◆ Data for this exercise ◆
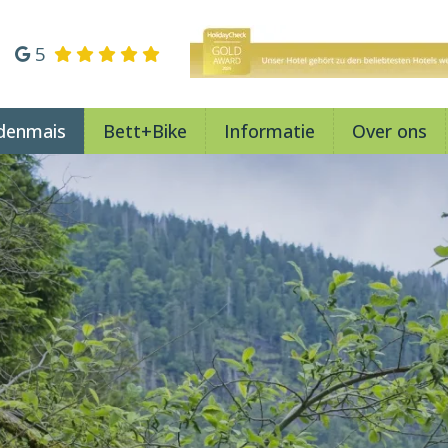
5
denmais
Bett+Bike
Informatie
Over ons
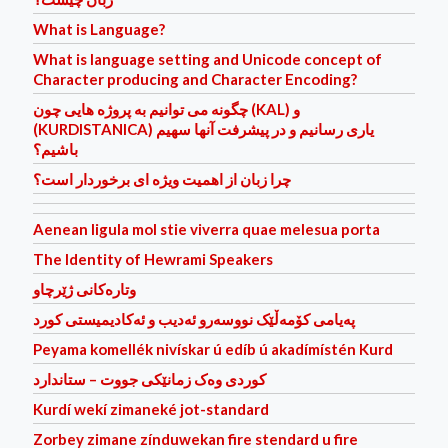
What is Language?
What is language setting and Unicode concept of
Character producing and Character Encoding?
چگونه می توانیم به پروژه هایی چون (KAL) و
(KURDISTANICA) یاری رسانیم و در پیشرفت آنها سهیم
باشیم؟
چرا زبان از اهمیت ویژه ای برخوردار است؟
Aenean ligula mol stie viverra quae melesua porta
The Identity of Hewrami Speakers
وتاره‌كانی ژێرچاو
پەیامی کۆمەڵێک نووسەرو ئەدیب و ئەکادیمیستی کورد
Peyama komellék nivískar ú edíb ú akadímístén Kurd
کوردی وه‌ک زمانێکی جووت – ستاندارد
Kurdí wekí zimaneké jot-standard
Zorbey zimane zínduwekan fire stendard u fire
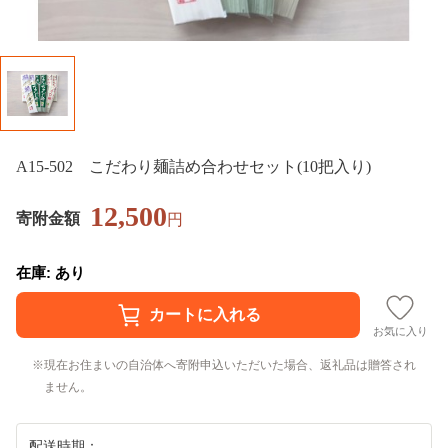
A15-502 こだわり麺詰め合わせセット(10把入り)
12,500
寄附金額
円
在庫: あり
お気に入り
現在お住まいの自治体へ寄附申込いただいた場合、返礼品は贈答され
ません。
配送時期：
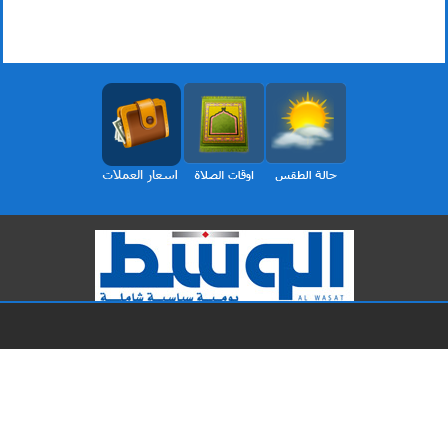
الرئيسية
ثقافة
محليات
مقالات
برلمان
الأخيرة
اقتصاد
TV الوسط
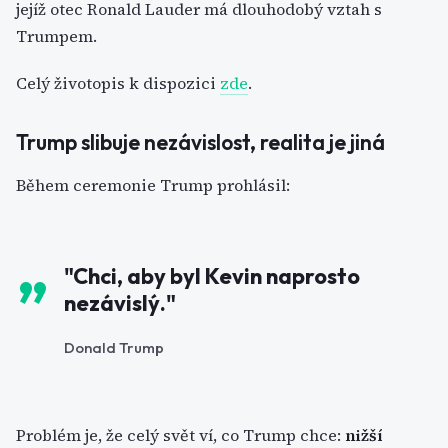
jejíž otec Ronald Lauder má dlouhodobý vztah s
Trumpem.
Celý životopis k dispozici
zde
.
Trump slibuje nezávislost, realita je jiná
Během ceremonie Trump prohlásil:
"Chci, aby byl Kevin naprosto
nezávislý."
Donald Trump
Problém je, že celý svět ví, co Trump chce:
nižší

◆ To do ◆
Filter these records, keeping every line where the word "What" occurs.

◆ Task output ◆
What is Language?
What is language setting and Unicode concept of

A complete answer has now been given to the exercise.